Mike, "..just trying to understand..." [muliprocessors]

You operate on wrong premises. BIOS is not fooled by
anyone, nor sees/not sees something. BIOS is _controlling_
everything. However, it may fool user configuration menu
with stupid broken-english messages, that's right.

There are certain agreements between BIOS and OS on
how hardware is represented, called HAL - hardware
abstraction layer. For Windows to understand the
hardware, BIOS has to report it in certain ways.
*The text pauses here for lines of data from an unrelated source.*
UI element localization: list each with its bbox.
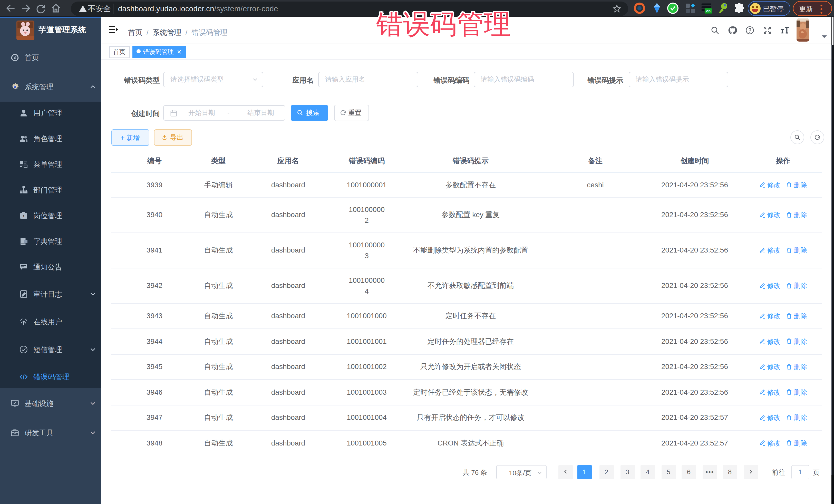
svg-text:1: 1 (23, 214, 25, 218)
svg-text:on: on (706, 9, 710, 13)
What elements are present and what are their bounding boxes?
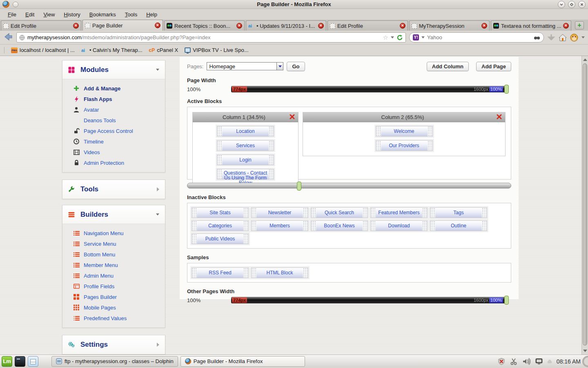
toolbar-overflow-icon[interactable] [581,36,585,38]
drag-handle[interactable] [217,169,222,179]
security-shield-icon[interactable] [498,358,505,365]
drag-handle[interactable] [482,208,487,218]
sidebar-item-videos[interactable]: Videos [62,147,165,157]
tab-close-icon[interactable]: × [318,23,324,29]
block-welcome[interactable]: Welcome [376,126,433,137]
drag-handle[interactable] [363,221,368,231]
sidebar-item-predefined-values[interactable]: Predefined Values [62,313,165,323]
drag-handle[interactable] [192,208,197,218]
task-firefox-page-builder[interactable]: Page Builder - Mozilla Firefox [180,356,305,367]
settings-header[interactable]: Settings [62,335,165,354]
search-input[interactable] [427,34,531,40]
builders-header[interactable]: Builders [62,205,165,224]
block-members[interactable]: Members [251,220,308,231]
tools-header[interactable]: Tools [62,180,165,199]
drag-handle[interactable] [371,208,376,218]
volume-icon[interactable] [522,358,530,365]
drag-handle[interactable] [252,208,256,218]
drag-handle[interactable] [269,141,274,150]
bookmark-localhost[interactable]: PMA localhost / localhost | ... [11,47,75,53]
slider-handle[interactable] [504,85,509,94]
menu-file[interactable]: File [4,10,20,19]
scroll-up-icon[interactable] [583,58,587,61]
notification-tray-toggle-icon[interactable] [548,360,552,363]
column-width-handle[interactable] [297,182,301,191]
block-featured-members[interactable]: Featured Members [370,207,428,218]
menu-bookmarks[interactable]: Bookmarks [86,10,120,19]
block-login[interactable]: Login [217,155,274,165]
tab-close-icon[interactable]: × [155,22,160,28]
tab-edit-profile-2[interactable]: Edit Profile × [327,20,408,31]
new-tab-button[interactable]: + [575,21,584,29]
menu-view[interactable]: View [40,10,58,19]
tab-recent-topics[interactable]: Recent Topics :: Boon... × [164,20,245,31]
url-dropdown-icon[interactable] [391,36,394,38]
menu-edit[interactable]: Edit [22,10,38,19]
add-page-button[interactable]: Add Page [476,62,511,71]
drag-handle[interactable] [371,221,376,231]
drag-handle[interactable] [192,234,197,244]
drag-handle[interactable] [363,208,368,218]
delete-column-icon[interactable] [290,114,295,121]
sidebar-item-navigation-menu[interactable]: Navigation Menu [62,228,165,238]
sidebar-item-bottom-menu[interactable]: Bottom Menu [62,249,165,260]
drag-handle[interactable] [243,234,248,244]
tab-close-icon[interactable]: × [236,23,242,29]
menu-tools[interactable]: Tools [121,10,141,19]
drag-handle[interactable] [430,221,435,231]
sidebar-item-add-manage[interactable]: Add & Manage [62,83,165,94]
sidebar-item-admin-protection[interactable]: Admin Protection [62,157,165,168]
sidebar-item-deanos-tools[interactable]: Deanos Tools [62,115,165,126]
tab-close-icon[interactable]: × [563,23,569,29]
drag-handle[interactable] [269,155,274,165]
close-button[interactable] [578,1,586,8]
bookmark-calvins[interactable]: ai • Calvin's My Therap... [81,47,143,53]
block-our-providers[interactable]: Our Providers [376,140,433,151]
drag-handle[interactable] [422,221,427,231]
delete-column-icon[interactable] [497,114,502,121]
block-site-stats[interactable]: Site Stats [192,207,249,218]
modules-header[interactable]: Modules [62,61,165,79]
binoculars-icon[interactable] [534,35,540,40]
tab-close-icon[interactable]: × [481,23,487,29]
drag-handle[interactable] [428,126,432,136]
clipboard-scissors-icon[interactable] [510,358,517,365]
block-rss-feed[interactable]: RSS Feed [192,267,249,278]
tab-textarea[interactable]: Textarea not formatting ... × [491,20,571,31]
block-questions-contact-us[interactable]: Questions - Contact Us Using The Form Be… [217,169,274,180]
go-button[interactable]: Go [287,62,305,71]
drag-handle[interactable] [243,221,248,231]
block-public-videos[interactable]: Public Videos [192,233,249,244]
sidebar-item-member-menu[interactable]: Member Menu [62,260,165,270]
drag-handle[interactable] [252,221,256,231]
drag-handle[interactable] [252,268,256,278]
maximize-button[interactable] [568,1,575,8]
minimize-button[interactable] [558,1,565,8]
scrollbar-thumb[interactable] [583,63,587,346]
drag-handle[interactable] [192,268,197,278]
drag-handle[interactable] [303,208,308,218]
column-1-header[interactable]: Column 1 (34.5%) [193,112,298,122]
drag-handle[interactable] [482,221,487,231]
select-arrow-icon[interactable] [276,63,283,70]
drag-handle[interactable] [243,268,248,278]
reload-icon[interactable] [396,34,403,41]
drag-handle[interactable] [217,141,222,150]
drag-handle[interactable] [303,268,308,278]
drag-handle[interactable] [269,126,274,136]
bookmark-vipbox[interactable]: VIPBox TV - Live Spo... [185,47,248,53]
sidebar-item-service-menu[interactable]: Service Menu [62,238,165,249]
drag-handle[interactable] [428,141,432,150]
sidebar-item-avatar[interactable]: Avatar [62,104,165,115]
drag-handle[interactable] [430,208,435,218]
drag-handle[interactable] [217,155,222,165]
tab-close-icon[interactable]: × [73,23,79,29]
display-network-icon[interactable] [535,358,543,365]
drag-handle[interactable] [311,208,316,218]
tab-close-icon[interactable]: × [400,23,405,29]
block-html-block[interactable]: HTML Block [251,267,308,278]
drag-handle[interactable] [311,221,316,231]
file-manager-launcher-icon[interactable] [28,356,38,367]
pages-select[interactable]: Homepage [207,62,283,70]
tab-mytherapysession[interactable]: MyTherapySession × [409,20,490,31]
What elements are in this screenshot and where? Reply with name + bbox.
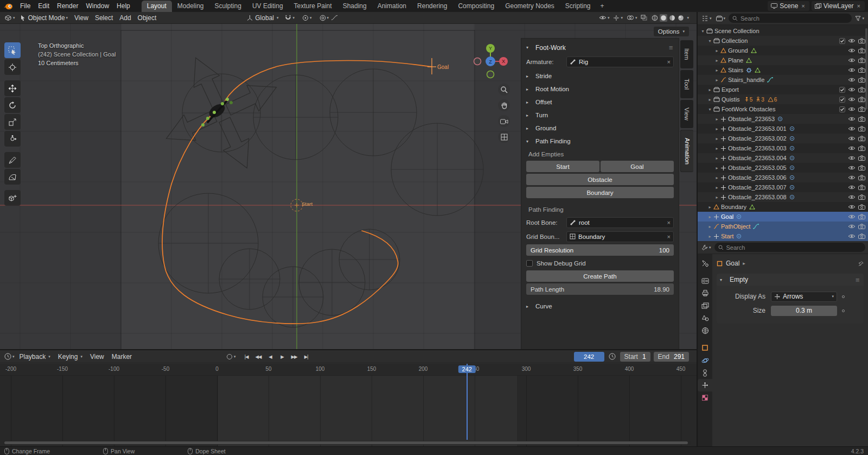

In very superficial terms, the BIOS does the following.
When a MP system starts, it starts with a single
"bootstrap" processor selected randomly or else.
In i-x86 architecture, each processor has to have
a local APIC - Advanced Peripheral Interrupt Controller.
The controllers are connected via a separate few-wire bus.
Running on a single processor, BIOS searches for
other APICs through a sophisticated arbitration process
and enumerates them. Then it allocates
memory areas for each APIC (==processor), and places
individual interrupt/configuration routines and
semaphores. BIOS also fills in a special interrupt table
to be able to send messages via APIC bus, and initializes
every found AP (Application Processor) to a sort of
idle state. Then BIOS continues to use the bootstrap
processor to boot from storage media into OS. OS then
reads tables created by BIOS and schedules tasks/threads
to different processors accordingly.
If a processor (or half processor with hyperthreading)
has logically all these attributes (APIC address and
tables), it will be treated by OS as independent processor.
Effectivenes of this is a different matter.